Letzte Meldung 2015

Der Filmclub rätselt: Jahrzehnte-Tatort oder Zuschauerveräppelung?

Wir, die Aufmerksamen, die stets am Ball bleiben wollen, mit einem Wort, die „Filmclubenthusiasten“, setzen uns mit dem aktuellen Fernsehgeschehen auseinander. Rege Diskussionen löste so der „Tukur-Tatort“ aus:

War es überhaupt ein Krimi?

War es nur eine Verbeugung vor Ulrich Tukur?

War es doch ein Verrat an die Wort- und Bildkultur des „Tatortes“?

Wer war der Täter: Kommissar Murot, die ARD-Mafia oder Ulrich Tukur?

Es gab zwar einen Schuldigen, aber keinen eigentlichen Täter, keine kriminalistisch abgesegnete Leiche!

Also:

Unsere Meinung, es war der bisher beste Tatort-Film, ohne ein wahrhafter (dieses Attribut ist demütig zu entschuldigen) Krimi zu sein.

 

Dazu war die Schuldverstrickung zu dürftig, nur ein Unfalltäter, der im Suff das Lenkrad nicht in seine Gewalt bekam, aber sonst immer auf der Seite der Guten stand und ein fast noch minderjähriges Opfer und unangeschnallten Beifahrer unbeabsichtigt ins Jenseits beförderte. Die Juristen rätseln: Gewaltverbrechen oder sträflicher Leichtsinn? Der kommissarische Täter, der den hohen Spielgewinn des nicht mehr ausgabefähigen Opfers in Gewahrsam nimmt; dazu ein arbeitsloser Ossi-Kommissar, der später den Gewinn unterschlägt; die Casino-Gang, die Murot/Tukur erpresst und zusammenschlägt, ein Tatverdächtiger, der sich in die Hose macht.
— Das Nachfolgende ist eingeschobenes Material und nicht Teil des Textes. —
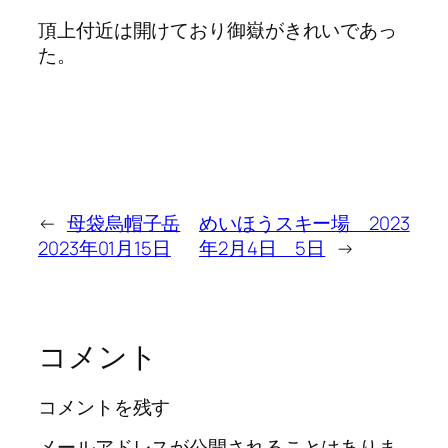
頂上付近は開けており御嶽がきれいであっ
た。
←
母袋烏帽子岳
めいほうスキー場 2023
2023年01月15日
年2月4日 5日
→
コメント
コメントを残す
メールアドレスが公開されることはありま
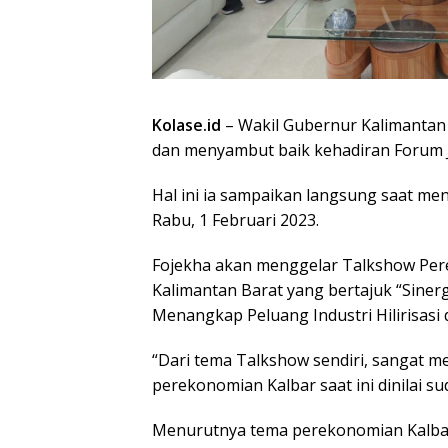
Kolase.id
– Wakil Gubernur Kalimantan 
dan menyambut baik kehadiran Forum J
Hal ini ia sampaikan langsung saat me
Rabu, 1 Februari 2023.
Fojekha akan menggelar Talkshow P
Kalimantan Barat yang bertajuk “Sine
Menangkap Peluang Industri Hilirisasi d
“Dari tema Talkshow sendiri, sangat me
perekonomian Kalbar saat ini dinilai 
Menurutnya tema perekonomian Kalbar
Fazit zum Krimi-Ranking: Es gab schon Schlechteres, immerhin 3. Liga.

Aber nun, eine köstliche Satire auf die eitle, verblendete, selbstgewichtige Fernseharmada: Moral unbekannt, ständiger Selbstbetrug, geheuchelte Freundschaft, unterwürfige Quotenjäger, Verherrlichung des Scheins und über allem thront der unbezweifelbare Ulrich, das Genie mit dem verschleierten Blick, ein Gott, der so hilflos und begnadet schauspielert. Die Anderen? Nicht schlecht, doch vergessbar. Wir rufen im Kreis der Begeisterungsfähigen: Ulrich, Ulrich, Ulrich! Aber wer so hoch steht, verliert Bonuspunkte und verliert bei seinen Mitstreitern. Nebenrollen sind bei Alpha-Tieren nicht gefragt.

Das Beste zum Schluss: Ein Film mit philosophischen Tiefgang. Ein Bravo dem Drehbuchautoren und Ideengebern.

Alle menschlichen Wesen haben eine brüchige Identität, sie spielen Rollen, ohne ihr Ich zu kennen. Wer bin ich? Ein Selbst, ein Ich, ein Mitläufer, ein Nichts im Universum oder alles zusammen?

Der Mensch, ein gespaltenes Wesen, dem Tierreich ohne sein Zutun entronnen, ein Opfer der barmherzigen Evolution. Der Mensch weiß nicht, wer er ist und er möchte es auch gar nicht wissen. Im Zweifel allein ruht die Kraft, die aufbaut und zerstört. Wir müssen nur den Anderen etwas vormachen, wir müssen alle Schauspieler sein. Gewiss ist nur das Ende. Womit wir wieder beim Krimi wären. Wer ist der Täter? Wir oder die trostlose Evolution oder doch der unberechenbare, eigenwillige Gott?

Bei all diesen Fragen, eines bleibt gewiss: Dem HR ist ein großer Wurf gelungen. Gut , dass auch wir Hessen sind. Schade nur, dass der Film nicht in Nordhessen gedreht wurde, statt Schuppen und bewachsender Bordsteinkante hätte es ein herrliches Mittelgebirgsepos werden können!

Weil wir Nordhessen nichts zu sagen haben, schweigen wir jetzt lieber.

Das war die ungenehmigte Zusammenfassung unserer fröhlichen Filmclubdiskussion.